Indeed most of the questions here are from first courses or equivalent

like, what is the motivation behind some of the basic general topology definitions?

for example, if we consider metric spaces, it makes intuitive sense to define a set to be closed if it contains its limit points.
but when we define a closed set iff complement is open my brain goes brr – like, yeah, this is true in metric spaces, but why did we choose this particular generalization, for example?

same for closures – why did we choose definition «the smallest closed set that contains A»?
sure, we cant use limit points since we dont have distance – but I just have trouble visualizing it in more abstract context (without a metric)

or mb i just need to see more examples of topological spaces that aren't metric spaces

closure seems intuitive tome

the general construction of "smallest [blank] containing S"

it's everywhere in mathematics

yeah. like in «construction» of naturals for example as «the smallest inductive set»
I just don't like this «construction» since it ain't constructive

what?

wdym

I'm thinking of, say, the linear span.

Or a subgroup generated by S

Or the normal closure (smallest normal subgroup containing S)

or the subring/subfield/subalgebra generated by S

or the sigma algebra generated by S

or the topology generated by a subbasis.

defining smth as «the smallest» is far less constructive to me that specifying the object by saying its a union with its limit points

It's not constructive.
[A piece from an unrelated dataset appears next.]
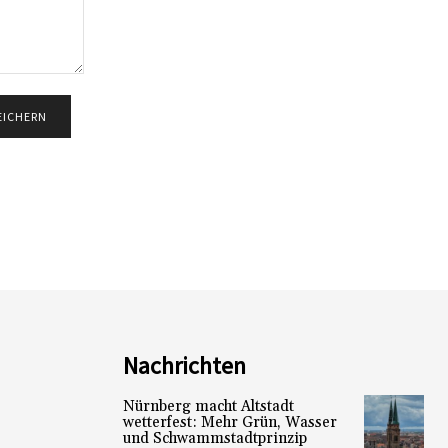
Nachrichten
Nürnberg macht Altstadt
wetterfest: Mehr Grün, Wasser
und Schwammstadtprinzip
But it's everywhere.

It's very useful, too.

Also, union with limit points begs the question of "what about limit points of those limit points?"
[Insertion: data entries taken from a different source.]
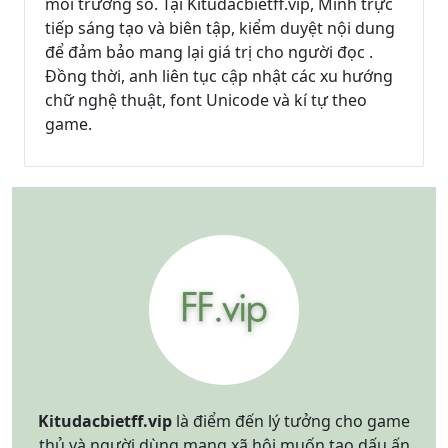
môi trường số. Tại Kitudacbietff.vip, Minh trực
tiếp sáng tạo và biên tập, kiểm duyệt nội dung
để đảm bảo mang lại giá trị cho người đọc .
Đồng thời, anh liên tục cập nhật các xu hướng
chữ nghệ thuật, font Unicode và kí tự theo
game.
Kitudacbietff.vip
là điểm đến lý tưởng cho game
thủ và người dùng mạng xã hội muốn tạo dấu ấn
To me, the closure is first and foremost the smallest closed set containing S, it's the closed set generated by S, a special case of this general construction, insert abstract nonsense about universal properties.

yeah, that's a technicallity we have to prove, sure. but it at least gives some mental pic

One thing to keep in mind is that when things get more general they tend to become weird as well. I guess the idea of using those definitions is more related to being able to use the same arguments in different contexts

(or a better mental pic)

hmmm, interesting

The intuition behind smallest closed set containing blank is that you use the same reasoning you did everywhere else in mathematics

Honestly for me, the harder justification is the axioms defining a topology in the first place!
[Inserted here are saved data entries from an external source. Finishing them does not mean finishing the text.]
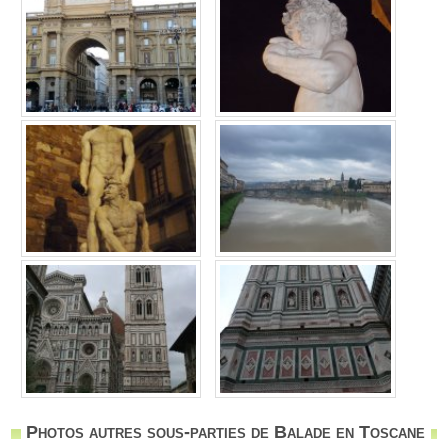
Photos autres sous-parties de Balade en Toscane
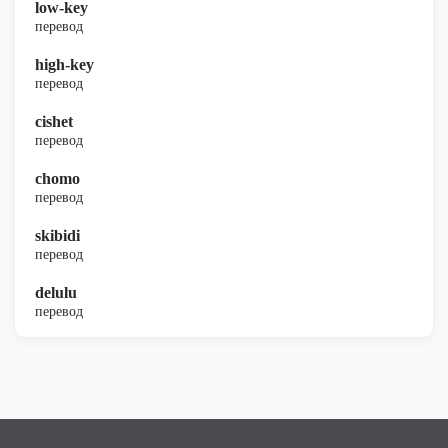
low-key
перевод
high-key
перевод
cishet
перевод
chomo
перевод
skibidi
перевод
delulu
перевод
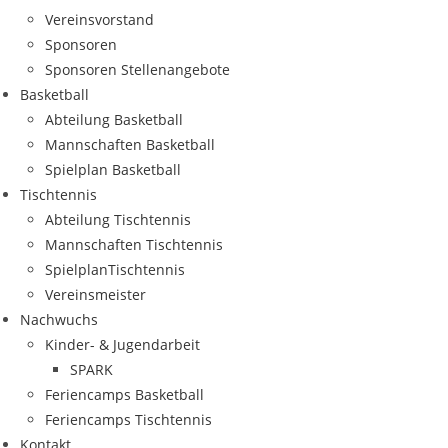
Ver­eins­vor­stand
Spon­so­ren
Spon­so­ren Stellenangebote
Bas­ket­ball
Abtei­lung Basketball
Mann­schaf­ten Basketball
Spiel­plan Basketball
Tisch­ten­nis
Abtei­lung Tischtennis
Mann­schaf­ten Tischtennis
Spiel­plan­Tisch­ten­nis
Ver­eins­meis­ter
Nach­wuchs
Kin­­der- & Jugendarbeit
SPARK
Feri­en­camps Basketball
Feri­en­camps Tischtennis
Kon­takt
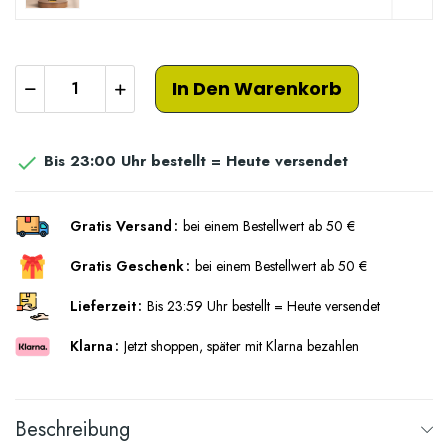
In Den Warenkorb
Bis 23:00 Uhr bestellt = Heute versendet

Gratis Versand
bei einem Bestellwert ab 50 €
Gratis Geschenk
bei einem Bestellwert ab 50 €
Lieferzeit
Bis 23:59 Uhr bestellt = Heute versendet
Klarna
Jetzt shoppen, später mit Klarna bezahlen
Beschreibung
To this day they feel strange. I am unable to succinctly explain what topology is to someone without starting at the definition and working out some of the results

hm, but they are just heine borel classifications of open sets in metric spaces, no?

wat

that union of arb open sets is open and int of fin many open sets is open

I don't know this classification, though I probably know the result.

Oh, yes.

Didn't realize that was Heinr Borel. I hear "Heine Borel" and think "in R^n, compact iff closed and bounded"

my bad
the wrong name lol

Topological spaces are significantly worse than metric spaces.

Hello there, I'm looking for a "math buddy" because my phd is a bit lonely and I miss vocalizing my questions and ideas.

We could talk about literally any topic. Though I'm currently trying to learn (at a low level for a good bunch of them) about the following :
algebraic topology in general, (co)homology, category theory, Lie groups and algebras, representation theory, differential geometry, bundles, projective geometry, quantum mechanics.

We could also choose a paper to read each week and try to go through it together. Also I don't mind starting a whole book if you're motivated.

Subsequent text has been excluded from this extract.